I’m encountering an issue where my Dask cluster submission code runs perfectly in JupyterLab, but fails when executed in PyCharm. The exact same code is used in both environments. I’m looking for guidance on what might be causing this discrepancy and how to resolve it.
Hi @Payyalar, welcome to Dask community,
Your post lacks a bit of context. Which code are you trying to run? What error do you get? Are you running in the same Python environement? On the same machine?
Import dask.dataframe as dd
Import dask.arrray as da
From dask.distributed import client
Class DataProcess():
Def calculate_mean(self,df)
Return df.mean()
Def process_data(self, client):
data = da.random.random((100,3), chunks=(10,3))
df = dd.from_dask_array(data, columns=[‘A’,’ B’,’C’])
Mean_future = client.submit(self.calculate_mean,df)
Return mean_future
Client = Client(“scheduler tcp”)
Persisted_result = Dataprocess().process_data(client)
Print(persisted_result.result())
The ran the above code on both jupyter and pycharm.

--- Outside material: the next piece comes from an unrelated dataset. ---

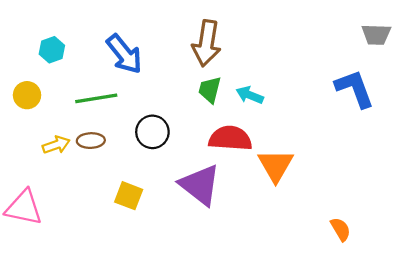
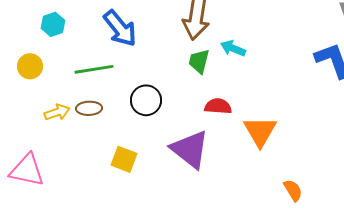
cyan arrow: (250, 95) -> (233, 48), moved
red semicircle: (230, 138) -> (218, 106), size x0.7
orange semicircle: (341, 229) -> (293, 190), moved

I can actually see the spike in task stream and progress tab while I ran it with jupyter.
But, I couldn’t see any submission happening while running in pycharm. Execution completin both.
I believe that the computation is happening locally rather than on the dask cluster with pychram.
Note: Environment and client are the same with both.
Your code casing is a bit strange, and with typos too. It’s also a bit complicated to read. Could you just try with something like:
from dask.distributed import Client
import dask.dataframe as dd
import dask.array as da
client = Client("scheduler tcp")
data = da.random.random((100,3), chunks=(10,3))
df = dd.from_dask_array(data, columns=['A','B','C'])
print(df.mean().compute())
I believe you mean the Dask cluster you are using, so the schedulr TCP address, is the same in both. If so there is no reason you do not see the submission on the Dashboard when running from PyCharm.